[Stored data]
========
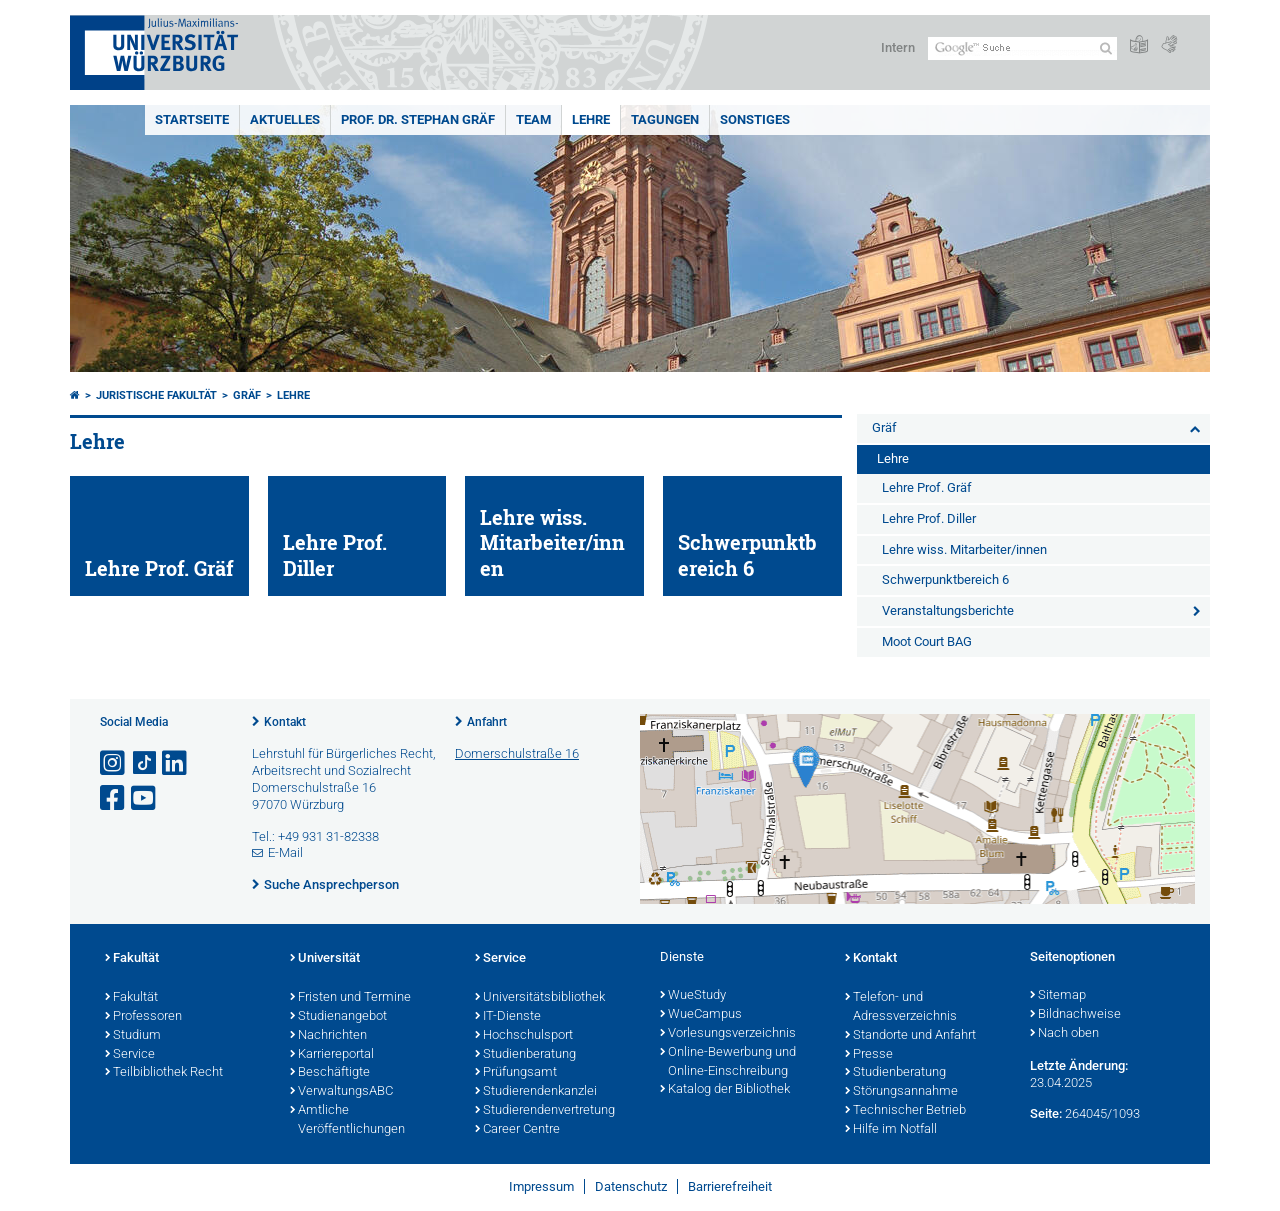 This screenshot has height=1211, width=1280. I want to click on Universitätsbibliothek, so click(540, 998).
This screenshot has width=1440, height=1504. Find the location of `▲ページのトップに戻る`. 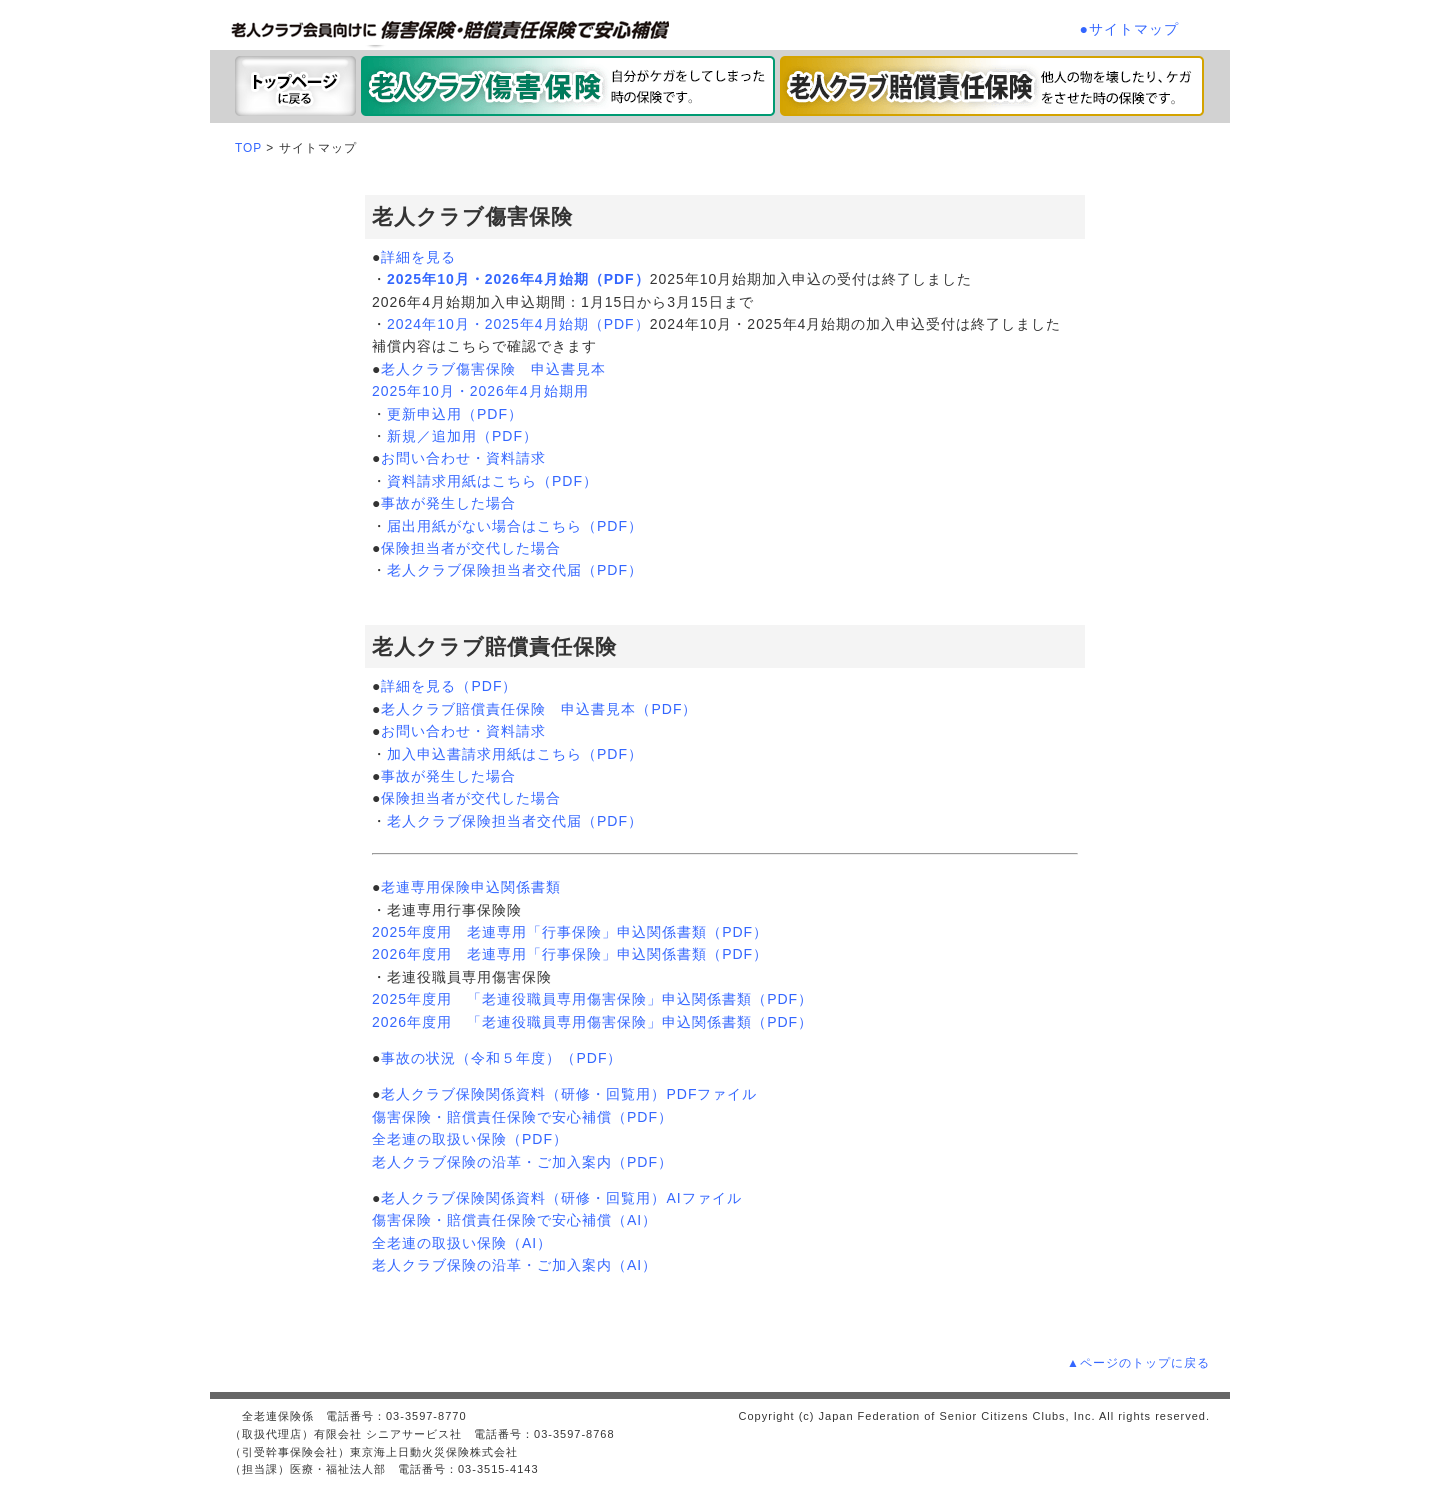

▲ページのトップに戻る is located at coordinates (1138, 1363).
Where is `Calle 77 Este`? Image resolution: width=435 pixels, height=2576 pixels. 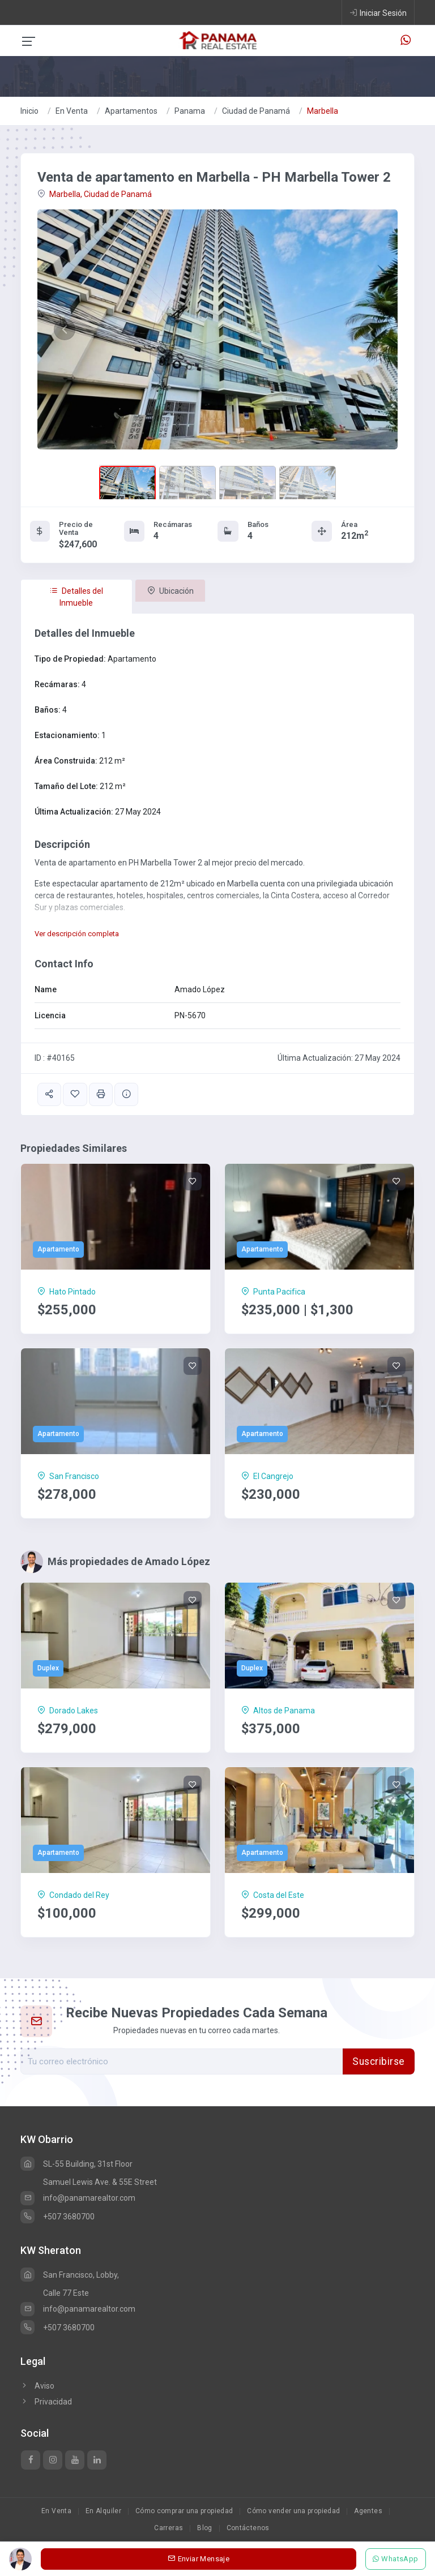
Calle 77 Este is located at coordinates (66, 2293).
========
* **Task item**: Reproduce the lines from the one with "This screenshot has width=1440, height=1504." through the end of the data, keeping both end lines, adding nothing, and dropping any pictures.

* **Solved exercise**:
This screenshot has width=1440, height=1504. Find the location of `▲ページのトップに戻る`. 

▲ページのトップに戻る is located at coordinates (1138, 1363).
Where is `Calle 77 Este`? Image resolution: width=435 pixels, height=2576 pixels. 
Calle 77 Este is located at coordinates (66, 2293).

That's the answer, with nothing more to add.